Return all the entries. Match them word for word.

====== Data for this exercise ======

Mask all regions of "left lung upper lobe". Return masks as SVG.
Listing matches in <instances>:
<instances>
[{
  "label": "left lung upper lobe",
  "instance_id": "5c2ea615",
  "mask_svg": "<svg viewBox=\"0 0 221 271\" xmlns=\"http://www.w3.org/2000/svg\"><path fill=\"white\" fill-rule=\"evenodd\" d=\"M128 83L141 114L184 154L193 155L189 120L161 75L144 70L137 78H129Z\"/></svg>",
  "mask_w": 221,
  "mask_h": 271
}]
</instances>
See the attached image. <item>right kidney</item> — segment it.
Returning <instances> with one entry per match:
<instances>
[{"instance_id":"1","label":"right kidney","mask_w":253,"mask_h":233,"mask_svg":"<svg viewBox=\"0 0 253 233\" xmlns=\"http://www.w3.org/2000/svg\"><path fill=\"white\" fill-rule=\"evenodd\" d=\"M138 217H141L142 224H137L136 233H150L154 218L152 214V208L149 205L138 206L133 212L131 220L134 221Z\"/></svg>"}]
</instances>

======

• Worked solution:
Mask all regions of "left lung upper lobe". Return masks as SVG.
Listing matches in <instances>:
<instances>
[{
  "label": "left lung upper lobe",
  "instance_id": "5c2ea615",
  "mask_svg": "<svg viewBox=\"0 0 221 271\" xmlns=\"http://www.w3.org/2000/svg\"><path fill=\"white\" fill-rule=\"evenodd\" d=\"M128 83L141 114L184 154L193 155L189 120L161 75L144 70L137 78H129Z\"/></svg>",
  "mask_w": 221,
  "mask_h": 271
}]
</instances>
See the attached image. <item>right kidney</item> — segment it.
Returning <instances> with one entry per match:
<instances>
[{"instance_id":"1","label":"right kidney","mask_w":253,"mask_h":233,"mask_svg":"<svg viewBox=\"0 0 253 233\" xmlns=\"http://www.w3.org/2000/svg\"><path fill=\"white\" fill-rule=\"evenodd\" d=\"M138 217H141L142 224H137L136 233H150L154 218L152 214V208L149 205L138 206L133 212L131 220L134 221Z\"/></svg>"}]
</instances>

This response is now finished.